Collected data
▼▼▼

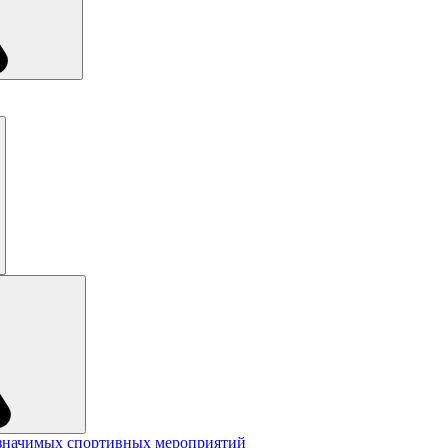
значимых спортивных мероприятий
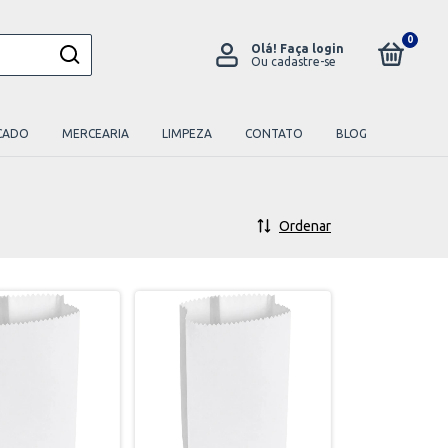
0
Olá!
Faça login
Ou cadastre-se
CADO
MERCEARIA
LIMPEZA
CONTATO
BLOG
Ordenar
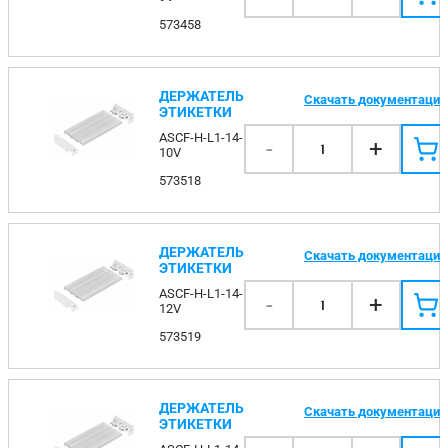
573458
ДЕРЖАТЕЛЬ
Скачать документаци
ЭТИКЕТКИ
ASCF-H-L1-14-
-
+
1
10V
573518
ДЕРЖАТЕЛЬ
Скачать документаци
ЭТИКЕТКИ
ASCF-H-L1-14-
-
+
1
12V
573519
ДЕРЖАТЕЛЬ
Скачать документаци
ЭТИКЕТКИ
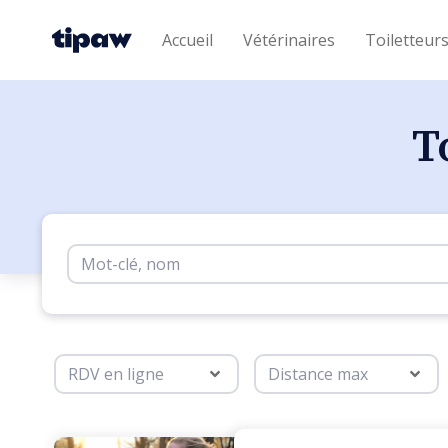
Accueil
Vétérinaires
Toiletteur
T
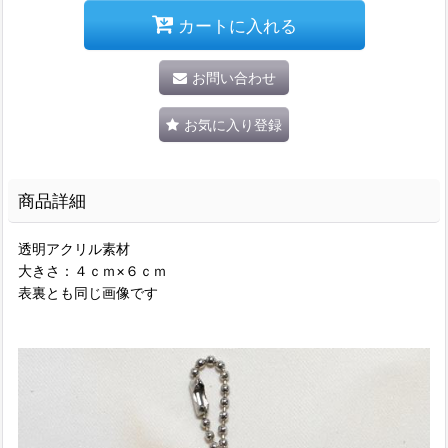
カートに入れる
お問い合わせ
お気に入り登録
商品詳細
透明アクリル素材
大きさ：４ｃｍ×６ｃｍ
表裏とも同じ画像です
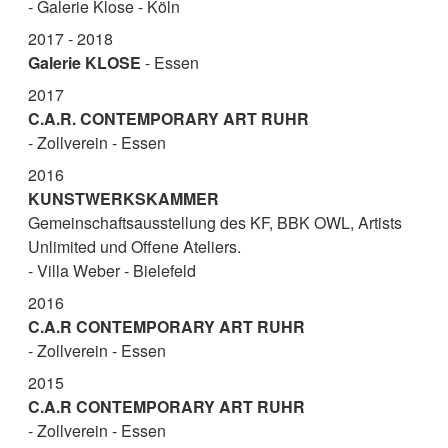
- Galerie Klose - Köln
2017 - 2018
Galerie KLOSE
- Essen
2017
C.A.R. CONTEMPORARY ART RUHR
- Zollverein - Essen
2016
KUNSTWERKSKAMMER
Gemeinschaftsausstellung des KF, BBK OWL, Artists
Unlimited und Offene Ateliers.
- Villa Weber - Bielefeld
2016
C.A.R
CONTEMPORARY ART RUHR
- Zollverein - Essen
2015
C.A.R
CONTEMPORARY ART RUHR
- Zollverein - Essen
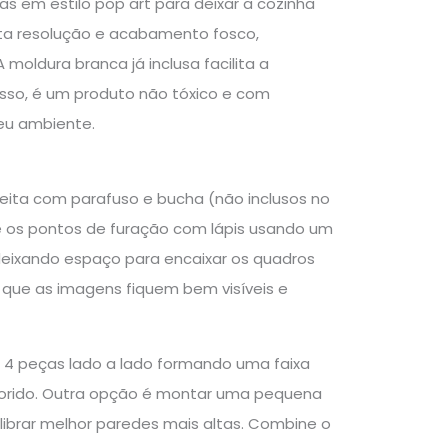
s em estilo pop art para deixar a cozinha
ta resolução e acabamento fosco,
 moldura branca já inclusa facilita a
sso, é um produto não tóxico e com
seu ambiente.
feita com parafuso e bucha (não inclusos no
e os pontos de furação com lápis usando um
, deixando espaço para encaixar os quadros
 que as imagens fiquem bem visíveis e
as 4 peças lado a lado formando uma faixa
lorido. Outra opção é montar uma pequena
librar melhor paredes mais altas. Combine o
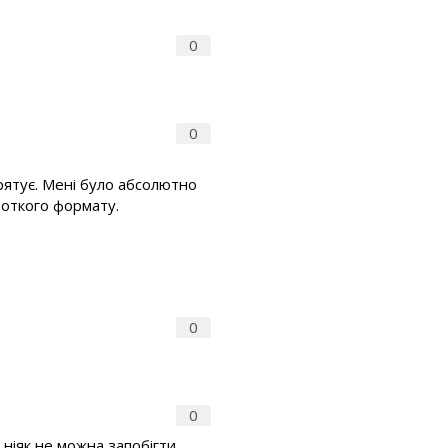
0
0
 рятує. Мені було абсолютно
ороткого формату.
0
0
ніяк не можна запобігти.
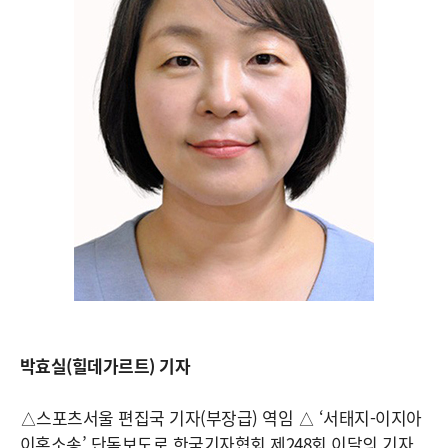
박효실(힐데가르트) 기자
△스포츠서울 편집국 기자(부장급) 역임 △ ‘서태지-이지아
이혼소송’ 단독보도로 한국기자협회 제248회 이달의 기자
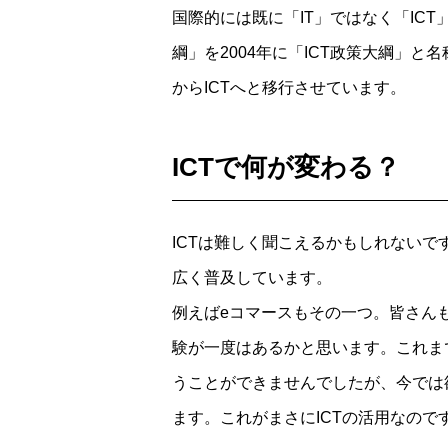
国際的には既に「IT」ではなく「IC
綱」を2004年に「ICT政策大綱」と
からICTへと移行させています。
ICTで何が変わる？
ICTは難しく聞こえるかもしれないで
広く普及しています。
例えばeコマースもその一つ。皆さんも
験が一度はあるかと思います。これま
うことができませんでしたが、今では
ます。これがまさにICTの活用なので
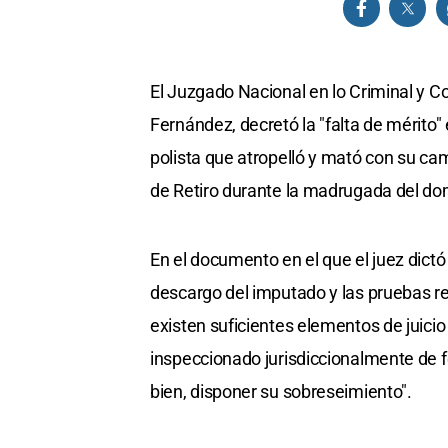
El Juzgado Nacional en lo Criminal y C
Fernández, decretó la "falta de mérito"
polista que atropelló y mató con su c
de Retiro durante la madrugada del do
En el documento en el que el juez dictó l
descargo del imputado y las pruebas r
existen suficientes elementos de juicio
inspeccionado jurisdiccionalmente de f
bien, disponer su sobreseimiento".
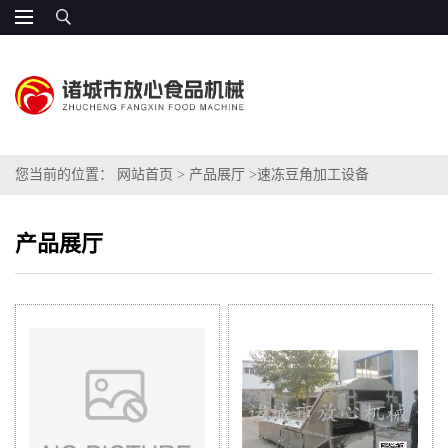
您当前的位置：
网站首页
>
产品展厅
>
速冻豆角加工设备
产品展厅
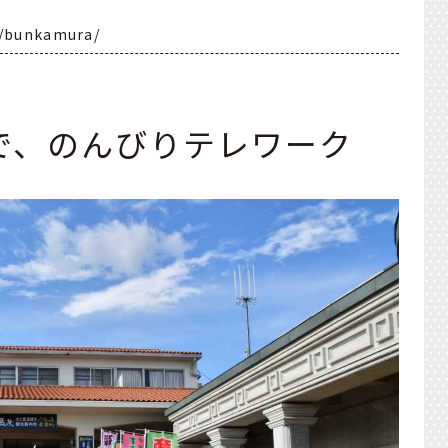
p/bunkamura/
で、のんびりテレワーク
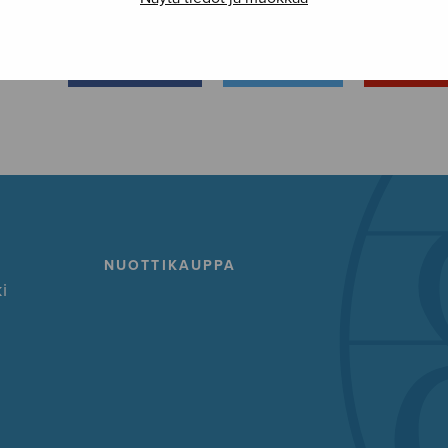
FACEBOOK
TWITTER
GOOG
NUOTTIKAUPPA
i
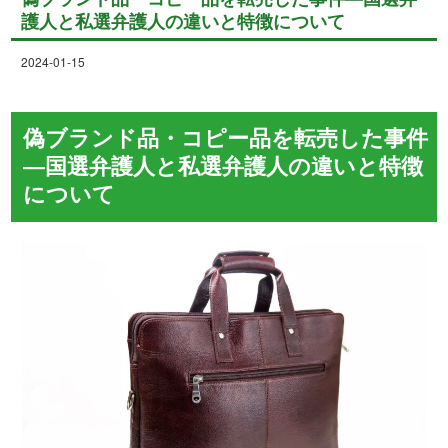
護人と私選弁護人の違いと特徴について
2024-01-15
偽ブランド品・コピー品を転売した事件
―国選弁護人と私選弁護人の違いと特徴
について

▲▲▲
▼▼▼

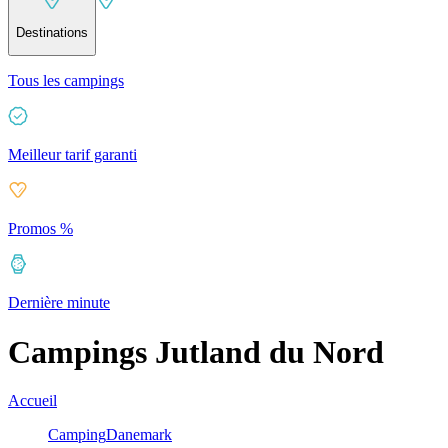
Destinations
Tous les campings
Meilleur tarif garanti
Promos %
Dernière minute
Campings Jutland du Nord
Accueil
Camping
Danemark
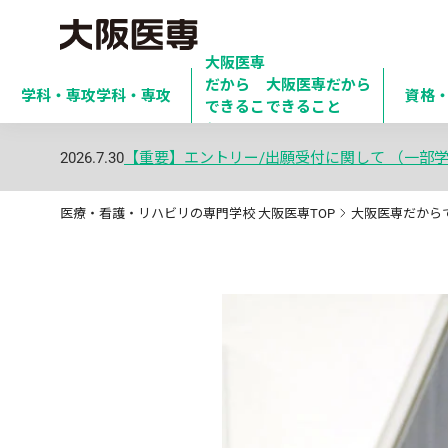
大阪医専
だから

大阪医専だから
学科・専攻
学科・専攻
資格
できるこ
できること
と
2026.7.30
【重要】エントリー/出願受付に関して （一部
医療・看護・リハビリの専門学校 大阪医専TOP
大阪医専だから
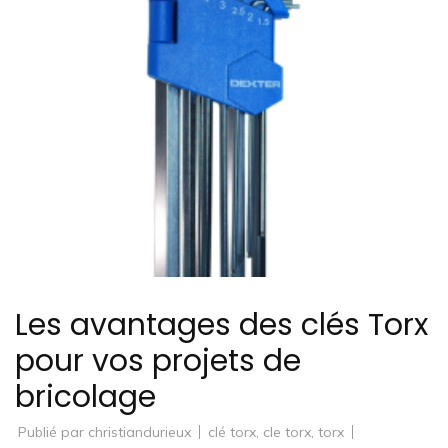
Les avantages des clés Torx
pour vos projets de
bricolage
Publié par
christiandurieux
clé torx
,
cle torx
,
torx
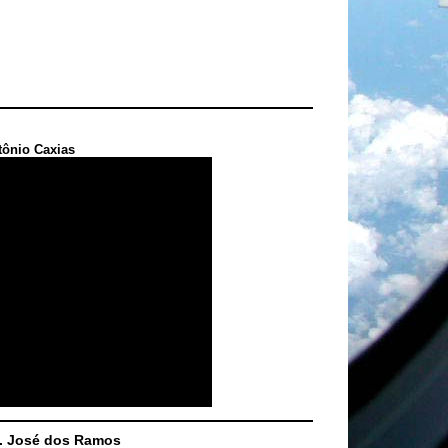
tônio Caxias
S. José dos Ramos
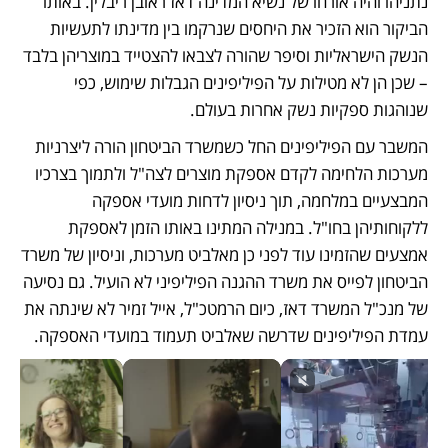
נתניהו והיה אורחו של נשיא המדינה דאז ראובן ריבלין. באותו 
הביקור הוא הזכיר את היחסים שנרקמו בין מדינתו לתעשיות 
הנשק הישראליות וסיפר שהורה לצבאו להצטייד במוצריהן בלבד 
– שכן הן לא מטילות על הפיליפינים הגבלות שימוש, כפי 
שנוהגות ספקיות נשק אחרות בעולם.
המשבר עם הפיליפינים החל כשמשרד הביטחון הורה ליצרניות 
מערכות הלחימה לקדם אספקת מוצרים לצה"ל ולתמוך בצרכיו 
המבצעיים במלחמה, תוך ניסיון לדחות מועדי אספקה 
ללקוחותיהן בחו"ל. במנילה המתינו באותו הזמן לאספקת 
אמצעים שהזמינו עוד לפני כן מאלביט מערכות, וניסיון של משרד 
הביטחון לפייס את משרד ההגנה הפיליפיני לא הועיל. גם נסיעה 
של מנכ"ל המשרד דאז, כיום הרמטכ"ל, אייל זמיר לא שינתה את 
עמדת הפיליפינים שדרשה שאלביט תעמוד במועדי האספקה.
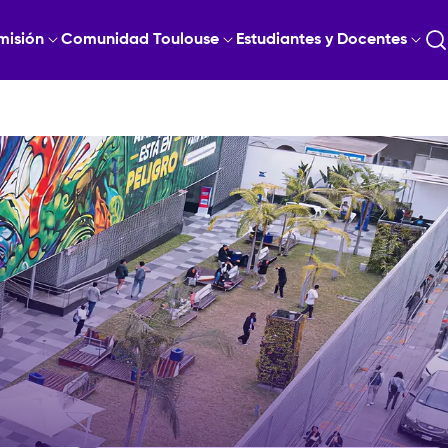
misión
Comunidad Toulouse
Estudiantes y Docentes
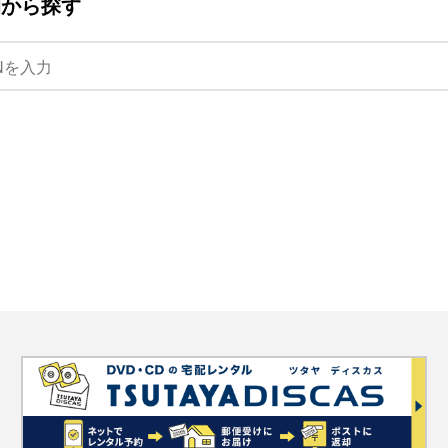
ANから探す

▲▲▲

Each line above that has the word "הפיליפינים" should be copied.

EXERCISE OUTPUT:
– שכן הן לא מטילות על הפיליפינים הגבלות שימוש, כפי 
המשבר עם הפיליפינים החל כשמשרד הביטחון הורה ליצרניות 
עמדת הפיליפינים שדרשה שאלביט תעמוד במועדי האספקה.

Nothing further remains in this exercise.